(NewsNation Now) — The United States is back in the Paris climate accord, just 107 days after it left.
The U.S. return to the Paris agreement became official Friday, almost a month after President Joe Biden told the United Nations that America wants back in. “A cry for survival comes from the planet itself,” Biden said in his inaugural address. “A cry that can’t be any more desperate or any more clear now.”
Biden signed an executive order on his first day in office reversing the pullout ordered by his predecessor, President Donald Trump.
Former President Donald Trump declared in 2017 the country would leave the agreement because he believed it would bring economic disadvantage – but the formal process meant the exit took effect only last November, one day after Biden’s win.
United Nations Secretary-General Antonio Guterres said Thursday that the official American re-entry “is itself very important,” as is Biden’s announcement that the U.S. will return to providing climate aid to poorer nations, as promised in 2009.
“It’s the political message that’s being sent,” said Christiana Figueres, the former United Nations climate chief. She was one of the leading forces in hammering out the 2015 mostly voluntary agreement where nations set their own goals to reduce greenhouse gases.
University of Maryland environment professor Nate Hultman, who worked on the Obama administration’s official Paris goal, said he expects a 2030 target of cutting carbon dioxide emissions between 40% and 50% from the 2005 baseline levels.
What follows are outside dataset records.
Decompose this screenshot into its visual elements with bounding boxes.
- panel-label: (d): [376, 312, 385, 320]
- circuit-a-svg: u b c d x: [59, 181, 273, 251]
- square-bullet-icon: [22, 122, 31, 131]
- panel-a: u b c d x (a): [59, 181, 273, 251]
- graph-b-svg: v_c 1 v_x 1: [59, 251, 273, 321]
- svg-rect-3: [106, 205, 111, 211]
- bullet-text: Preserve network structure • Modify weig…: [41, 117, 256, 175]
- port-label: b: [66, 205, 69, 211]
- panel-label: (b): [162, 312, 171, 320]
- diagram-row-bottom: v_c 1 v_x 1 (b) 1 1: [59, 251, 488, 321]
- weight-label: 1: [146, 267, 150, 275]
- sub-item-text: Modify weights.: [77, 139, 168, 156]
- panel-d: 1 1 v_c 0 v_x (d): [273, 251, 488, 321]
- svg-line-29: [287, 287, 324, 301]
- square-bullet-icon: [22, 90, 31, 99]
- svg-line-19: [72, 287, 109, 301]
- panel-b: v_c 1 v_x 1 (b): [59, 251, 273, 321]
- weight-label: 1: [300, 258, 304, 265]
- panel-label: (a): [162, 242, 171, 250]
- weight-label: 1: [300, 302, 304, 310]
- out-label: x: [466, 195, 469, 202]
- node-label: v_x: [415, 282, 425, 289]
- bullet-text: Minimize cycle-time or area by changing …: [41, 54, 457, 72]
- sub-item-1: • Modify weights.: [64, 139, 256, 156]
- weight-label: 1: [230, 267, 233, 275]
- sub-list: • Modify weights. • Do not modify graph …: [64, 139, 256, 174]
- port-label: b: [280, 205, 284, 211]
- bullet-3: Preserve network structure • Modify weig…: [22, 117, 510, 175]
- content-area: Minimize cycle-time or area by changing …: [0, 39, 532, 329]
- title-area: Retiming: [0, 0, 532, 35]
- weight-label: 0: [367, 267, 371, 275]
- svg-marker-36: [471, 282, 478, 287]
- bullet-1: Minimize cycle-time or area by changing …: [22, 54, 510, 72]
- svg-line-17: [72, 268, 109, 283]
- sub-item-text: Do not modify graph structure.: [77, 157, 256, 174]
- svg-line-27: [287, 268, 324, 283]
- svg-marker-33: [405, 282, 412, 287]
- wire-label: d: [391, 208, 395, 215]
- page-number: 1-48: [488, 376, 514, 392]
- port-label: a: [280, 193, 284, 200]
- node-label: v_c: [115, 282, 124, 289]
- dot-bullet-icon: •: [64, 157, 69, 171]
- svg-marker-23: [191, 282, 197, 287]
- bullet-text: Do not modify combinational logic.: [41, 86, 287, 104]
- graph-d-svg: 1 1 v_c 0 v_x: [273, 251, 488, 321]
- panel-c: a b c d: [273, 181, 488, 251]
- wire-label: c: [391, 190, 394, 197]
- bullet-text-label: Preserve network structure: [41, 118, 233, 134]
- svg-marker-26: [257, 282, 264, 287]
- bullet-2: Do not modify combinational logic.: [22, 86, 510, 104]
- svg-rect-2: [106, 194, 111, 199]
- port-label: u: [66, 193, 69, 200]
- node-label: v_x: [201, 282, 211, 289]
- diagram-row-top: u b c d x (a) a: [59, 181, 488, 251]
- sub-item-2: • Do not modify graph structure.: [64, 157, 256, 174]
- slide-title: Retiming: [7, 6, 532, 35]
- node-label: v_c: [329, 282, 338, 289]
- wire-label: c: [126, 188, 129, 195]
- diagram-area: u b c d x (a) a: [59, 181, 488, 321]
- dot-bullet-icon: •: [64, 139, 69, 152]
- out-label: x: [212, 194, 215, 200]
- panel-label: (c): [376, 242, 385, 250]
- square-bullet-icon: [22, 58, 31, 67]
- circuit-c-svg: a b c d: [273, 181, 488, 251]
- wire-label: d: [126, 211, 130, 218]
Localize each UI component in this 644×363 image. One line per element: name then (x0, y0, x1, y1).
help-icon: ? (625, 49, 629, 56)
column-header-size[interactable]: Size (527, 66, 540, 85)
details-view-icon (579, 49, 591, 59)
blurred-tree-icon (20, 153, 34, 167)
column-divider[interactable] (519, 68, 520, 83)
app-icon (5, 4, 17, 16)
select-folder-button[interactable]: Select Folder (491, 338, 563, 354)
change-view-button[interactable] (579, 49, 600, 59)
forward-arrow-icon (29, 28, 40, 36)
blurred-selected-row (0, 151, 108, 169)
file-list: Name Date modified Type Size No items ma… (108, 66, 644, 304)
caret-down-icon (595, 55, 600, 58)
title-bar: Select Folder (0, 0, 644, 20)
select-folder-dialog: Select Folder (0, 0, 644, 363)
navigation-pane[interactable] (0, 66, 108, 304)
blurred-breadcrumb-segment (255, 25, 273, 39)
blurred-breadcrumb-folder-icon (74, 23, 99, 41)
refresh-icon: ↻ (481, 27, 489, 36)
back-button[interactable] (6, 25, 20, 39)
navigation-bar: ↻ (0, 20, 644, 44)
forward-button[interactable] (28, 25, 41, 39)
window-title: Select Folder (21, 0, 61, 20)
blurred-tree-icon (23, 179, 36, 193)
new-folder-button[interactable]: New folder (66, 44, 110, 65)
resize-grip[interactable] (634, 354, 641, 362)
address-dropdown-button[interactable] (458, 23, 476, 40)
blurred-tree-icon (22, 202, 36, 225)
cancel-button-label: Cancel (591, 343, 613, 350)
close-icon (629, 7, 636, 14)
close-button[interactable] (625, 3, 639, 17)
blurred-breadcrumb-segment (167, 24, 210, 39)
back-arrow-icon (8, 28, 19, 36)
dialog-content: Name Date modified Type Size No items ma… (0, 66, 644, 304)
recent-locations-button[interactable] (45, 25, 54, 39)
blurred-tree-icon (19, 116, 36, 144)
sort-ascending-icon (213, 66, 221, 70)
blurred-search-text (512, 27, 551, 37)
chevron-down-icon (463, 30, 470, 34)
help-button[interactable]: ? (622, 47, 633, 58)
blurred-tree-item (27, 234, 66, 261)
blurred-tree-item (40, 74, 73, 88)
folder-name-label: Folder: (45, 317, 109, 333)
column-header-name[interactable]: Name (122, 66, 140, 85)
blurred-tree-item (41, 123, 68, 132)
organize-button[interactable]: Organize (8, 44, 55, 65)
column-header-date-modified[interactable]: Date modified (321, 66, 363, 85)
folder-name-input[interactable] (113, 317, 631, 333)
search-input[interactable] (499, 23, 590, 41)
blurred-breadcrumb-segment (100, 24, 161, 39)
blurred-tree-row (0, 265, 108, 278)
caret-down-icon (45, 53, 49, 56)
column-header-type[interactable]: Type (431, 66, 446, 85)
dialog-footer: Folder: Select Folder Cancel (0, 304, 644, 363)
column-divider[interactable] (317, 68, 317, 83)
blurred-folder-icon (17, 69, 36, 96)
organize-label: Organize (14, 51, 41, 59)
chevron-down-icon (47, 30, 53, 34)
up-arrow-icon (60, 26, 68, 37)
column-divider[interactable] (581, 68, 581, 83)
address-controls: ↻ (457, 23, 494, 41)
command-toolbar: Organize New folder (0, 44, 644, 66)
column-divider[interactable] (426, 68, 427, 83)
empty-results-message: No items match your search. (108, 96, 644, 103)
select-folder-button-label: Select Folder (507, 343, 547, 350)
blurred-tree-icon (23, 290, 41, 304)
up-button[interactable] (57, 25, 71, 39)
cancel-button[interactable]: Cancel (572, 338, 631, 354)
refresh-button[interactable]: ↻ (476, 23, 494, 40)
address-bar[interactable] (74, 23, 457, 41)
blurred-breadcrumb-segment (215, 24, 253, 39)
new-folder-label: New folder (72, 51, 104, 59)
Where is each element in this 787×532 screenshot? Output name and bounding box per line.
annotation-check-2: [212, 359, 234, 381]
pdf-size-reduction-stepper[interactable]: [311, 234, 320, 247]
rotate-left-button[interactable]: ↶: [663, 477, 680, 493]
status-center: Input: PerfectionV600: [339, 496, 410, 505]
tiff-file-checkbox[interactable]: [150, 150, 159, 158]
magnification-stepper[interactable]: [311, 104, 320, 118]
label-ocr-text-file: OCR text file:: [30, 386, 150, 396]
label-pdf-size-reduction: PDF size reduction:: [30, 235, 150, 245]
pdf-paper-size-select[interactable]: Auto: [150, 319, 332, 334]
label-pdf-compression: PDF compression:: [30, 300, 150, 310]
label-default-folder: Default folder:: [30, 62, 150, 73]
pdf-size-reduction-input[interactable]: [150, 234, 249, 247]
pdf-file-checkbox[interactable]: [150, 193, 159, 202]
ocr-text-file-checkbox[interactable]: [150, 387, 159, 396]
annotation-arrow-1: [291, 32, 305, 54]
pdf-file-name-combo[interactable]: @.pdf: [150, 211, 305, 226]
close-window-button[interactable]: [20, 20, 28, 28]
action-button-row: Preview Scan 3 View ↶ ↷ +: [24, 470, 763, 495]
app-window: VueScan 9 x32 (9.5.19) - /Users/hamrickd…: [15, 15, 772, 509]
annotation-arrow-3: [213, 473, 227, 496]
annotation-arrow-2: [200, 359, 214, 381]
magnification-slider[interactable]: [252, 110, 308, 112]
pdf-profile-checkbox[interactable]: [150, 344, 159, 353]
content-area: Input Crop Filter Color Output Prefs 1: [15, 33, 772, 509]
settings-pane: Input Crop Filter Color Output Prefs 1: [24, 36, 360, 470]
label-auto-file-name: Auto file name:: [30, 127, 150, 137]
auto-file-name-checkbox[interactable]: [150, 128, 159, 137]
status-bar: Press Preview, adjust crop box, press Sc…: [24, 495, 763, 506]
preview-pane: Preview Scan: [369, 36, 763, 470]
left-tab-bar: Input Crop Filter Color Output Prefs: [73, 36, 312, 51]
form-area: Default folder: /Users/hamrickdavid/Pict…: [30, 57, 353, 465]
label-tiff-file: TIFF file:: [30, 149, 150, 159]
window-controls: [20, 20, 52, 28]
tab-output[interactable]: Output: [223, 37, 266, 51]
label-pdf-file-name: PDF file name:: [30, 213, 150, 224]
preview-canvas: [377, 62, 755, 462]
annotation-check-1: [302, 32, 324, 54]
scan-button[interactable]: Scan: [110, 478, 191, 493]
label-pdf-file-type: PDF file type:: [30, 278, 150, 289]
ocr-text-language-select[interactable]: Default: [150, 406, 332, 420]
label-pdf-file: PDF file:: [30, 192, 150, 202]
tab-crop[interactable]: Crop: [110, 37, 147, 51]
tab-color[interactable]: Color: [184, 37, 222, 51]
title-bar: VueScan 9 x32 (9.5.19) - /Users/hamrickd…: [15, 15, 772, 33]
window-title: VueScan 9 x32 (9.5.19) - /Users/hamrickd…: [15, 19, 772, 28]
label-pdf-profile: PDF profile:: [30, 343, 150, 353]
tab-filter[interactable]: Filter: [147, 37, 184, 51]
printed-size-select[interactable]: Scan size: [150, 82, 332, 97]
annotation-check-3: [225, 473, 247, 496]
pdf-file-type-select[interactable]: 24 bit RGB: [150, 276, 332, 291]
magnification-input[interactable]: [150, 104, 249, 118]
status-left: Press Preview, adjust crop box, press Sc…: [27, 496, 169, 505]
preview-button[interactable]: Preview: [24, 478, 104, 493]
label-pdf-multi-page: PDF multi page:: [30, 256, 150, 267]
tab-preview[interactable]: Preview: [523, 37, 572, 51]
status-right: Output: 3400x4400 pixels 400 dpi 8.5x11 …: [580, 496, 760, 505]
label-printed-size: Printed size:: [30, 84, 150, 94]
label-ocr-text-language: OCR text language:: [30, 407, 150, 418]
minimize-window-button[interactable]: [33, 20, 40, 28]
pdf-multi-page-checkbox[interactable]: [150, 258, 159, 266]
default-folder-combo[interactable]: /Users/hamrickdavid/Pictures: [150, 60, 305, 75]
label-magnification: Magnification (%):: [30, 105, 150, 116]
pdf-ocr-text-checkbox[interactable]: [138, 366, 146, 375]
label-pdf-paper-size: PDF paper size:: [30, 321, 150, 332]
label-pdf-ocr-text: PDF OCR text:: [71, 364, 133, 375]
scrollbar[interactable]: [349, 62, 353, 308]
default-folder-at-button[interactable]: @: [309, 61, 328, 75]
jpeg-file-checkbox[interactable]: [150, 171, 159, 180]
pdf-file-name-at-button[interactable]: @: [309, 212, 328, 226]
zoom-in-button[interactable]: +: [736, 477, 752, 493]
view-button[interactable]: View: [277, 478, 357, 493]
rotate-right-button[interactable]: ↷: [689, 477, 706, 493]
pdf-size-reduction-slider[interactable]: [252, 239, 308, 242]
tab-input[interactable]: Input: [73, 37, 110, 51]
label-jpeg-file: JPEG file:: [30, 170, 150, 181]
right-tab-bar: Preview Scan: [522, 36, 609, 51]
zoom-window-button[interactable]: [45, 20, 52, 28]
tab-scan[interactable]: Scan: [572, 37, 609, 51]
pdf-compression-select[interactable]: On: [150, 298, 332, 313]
Wyoming Sen. John Barrasso, the top Republican on the Senate energy panel, has criticized Biden for rejoining Paris, tweeting: “Returning to the Paris climate agreement will raise Americans’ energy costs and won’t solve climate change. The Biden administration will set unworkable targets for the United States while China and Russia can continue with business as usual.″
A longtime international goal, included in the Paris accord with an even more stringent target, is to keep warming below 2 degrees Celsius (3.6 degrees Fahrenheit) since pre-industrial times. The world has already warmed 1.2 degrees Celsius (2.2 degrees Fahrenheit) since that time.